_Data below_:
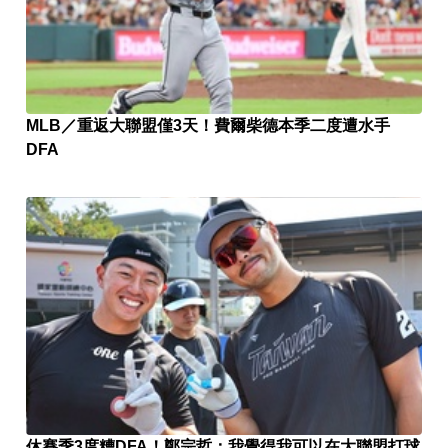
MLB／重返大聯盟僅3天！費爾柴德本季二度遭水手
DFA
休賽季3度糟DFA！鄭宗哲：我覺得我可以在大聯盟打球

_Exercise_:
Leaving the pictures out, set down all of the data again exactly.

_Final answer_:
MLB／重返大聯盟僅3天！費爾柴德本季二度遭水手
DFA
休賽季3度糟DFA！鄭宗哲：我覺得我可以在大聯盟打球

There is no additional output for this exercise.